Exercise brief: Your task is to return all the entries below exactly, with every picture omitted.
########
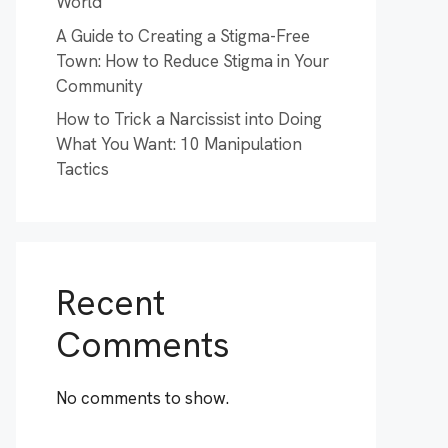
World
A Guide to Creating a Stigma-Free
Town: How to Reduce Stigma in Your
Community
How to Trick a Narcissist into Doing
What You Want: 10 Manipulation
Tactics
Recent
Comments
No comments to show.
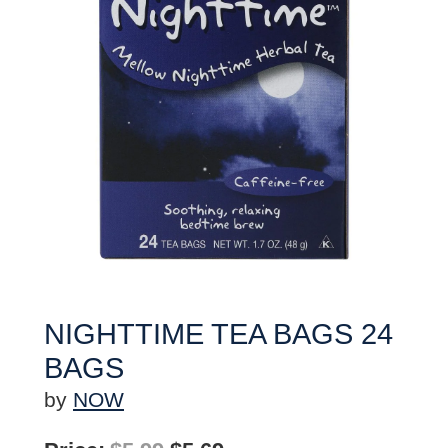
NIGHTTIME TEA BAGS 24
BAGS
by
NOW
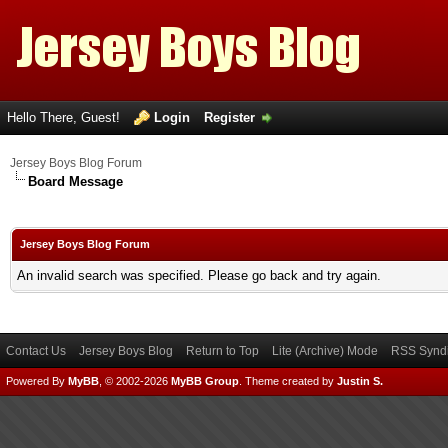
Hello There, Guest!
Login
Register
Jersey Boys Blog Forum
Board Message
Jersey Boys Blog Forum
An invalid search was specified. Please go back and try again.
Contact Us
Jersey Boys Blog
Return to Top
Lite (Archive) Mode
RSS Syndi
Powered By
MyBB
, © 2002-2026
MyBB Group
.
Theme created by
Justin S.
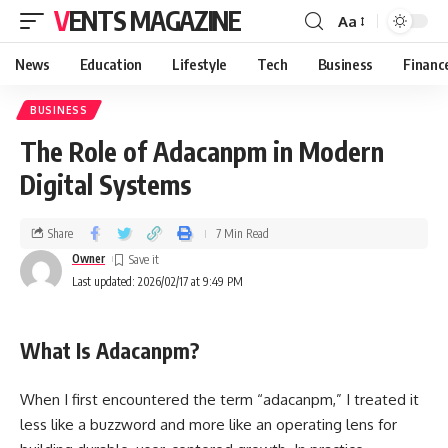
VENTS MAGAZINE
Aa
News
Education
Lifestyle
Tech
Business
Financ
BUSINESS
The Role of Adacanpm in Modern
Digital Systems
Share
7 Min Read
Owner
Last updated: 2026/02/17 at 9:49 PM
What Is Adacanpm?
When I first encountered the term “adacanpm,” I treated it
less like a buzzword and more like an operating lens for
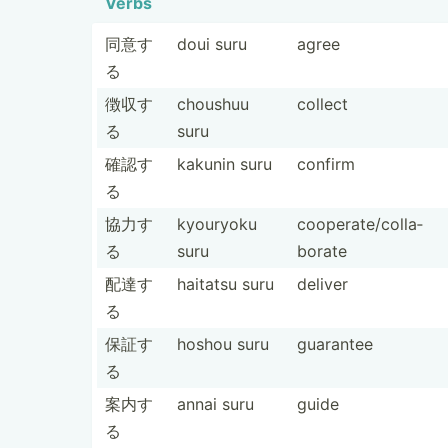
Verbs
同意す
doui suru
agree
る
徴収す
choushuu
collect
る
suru
確認す
kakunin suru
confirm
る
協力す
kyouryoku
cooper­ate­/co­lla­
る
suru
borate
配達す
haitatsu suru
deliver
る
保証す
hoshou suru
guarantee
る
案内す
annai suru
guide
る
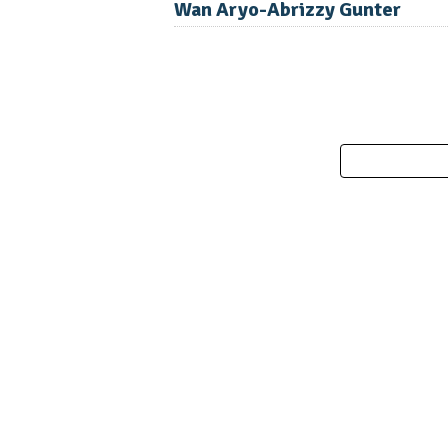
Wan Aryo-Abrizzy Gunter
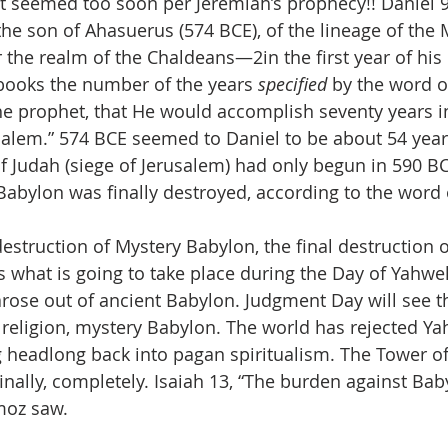
it seemed too soon per Jeremiah’s prophecy!! Daniel 9:
 the son of Ahasuerus (574 BCE), of the lineage of the
he realm of the Chaldeans—2in the first year of his re
books the number of the years 
specified
 by the word 
e prophet, that He would accomplish seventy years in
salem.” 574 BCE seemed to Daniel to be about 54 year
of Judah (siege of Jerusalem) had only begun in 590 BC
Babylon was finally destroyed, according to the word
struction of Mystery Babylon, the final destruction of
’s what is going to take place during the Day of Yahw
arose out of ancient Babylon. Judgment Day will see th
e religion, mystery Babylon. The world has rejected Y
 headlong back into pagan spiritualism. The Tower of
finally, completely. Isaiah 13, “The burden against Ba
moz saw.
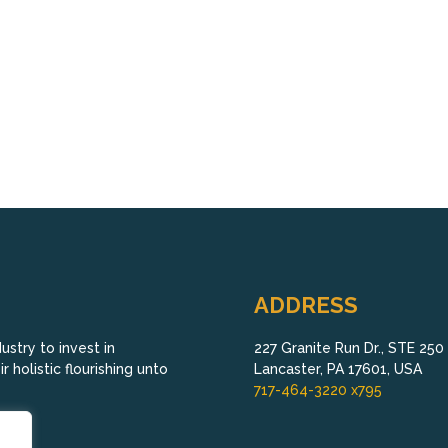
ADDRESS
stry to invest in
227 Granite Run Dr., STE 250
 holistic flourishing unto
Lancaster, PA 17601, USA
717-464-3220 x795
########
Solution to this task:
World
A Guide to Creating a Stigma-Free
Town: How to Reduce Stigma in Your
Community
How to Trick a Narcissist into Doing
What You Want: 10 Manipulation
Tactics
Recent
Comments
No comments to show.
NIGHTTIME TEA BAGS 24
BAGS
by
NOW
Hello There, Guest!
Login
Register
Jersey Boys Blog Forum
Board Message
Jersey Boys Blog Forum
An invalid search was specified. Please go back and try again.
Contact Us
Jersey Boys Blog
Return to Top
Lite (Archive) Mode
RSS Syndi
Powered By
MyBB
, © 2002-2026
MyBB Group
.
Theme created by
Justin S.
VENTS MAGAZINE
Aa
News
Education
Lifestyle
Tech
Business
Financ
BUSINESS
The Role of Adacanpm in Modern
Digital Systems
Share
7 Min Read
Owner
Last updated: 2026/02/17 at 9:49 PM
What Is Adacanpm?
When I first encountered the term “adacanpm,” I treated it
less like a buzzword and more like an operating lens for
Verbs
同意す
doui suru
agree
る
徴収す
choushuu
collect
る
suru
確認す
kakunin suru
confirm
る
協力す
kyouryoku
cooper­ate­/co­lla­
る
suru
borate
配達す
haitatsu suru
deliver
る
保証す
hoshou suru
guarantee
る
案内す
annai suru
guide
る
Wan Aryo-Abrizzy Gunter
it seemed too soon per Jeremiah’s prophecy!! Daniel 9:
 the son of Ahasuerus (574 BCE), of the lineage of the
he realm of the Chaldeans—2in the first year of his re
books the number of the years 
specified
 by the word 
e prophet, that He would accomplish seventy years in
salem.” 574 BCE seemed to Daniel to be about 54 year
of Judah (siege of Jerusalem) had only begun in 590 BC
Babylon was finally destroyed, according to the word
struction of Mystery Babylon, the final destruction of
’s what is going to take place during the Day of Yahw
arose out of ancient Babylon. Judgment Day will see th
e religion, mystery Babylon. The world has rejected Y
 headlong back into pagan spiritualism. The Tower of
finally, completely. Isaiah 13, “The burden against Ba
moz saw.
ADDRESS
stry to invest in
227 Granite Run Dr., STE 250
 holistic flourishing unto
Lancaster, PA 17601, USA
717-464-3220 x795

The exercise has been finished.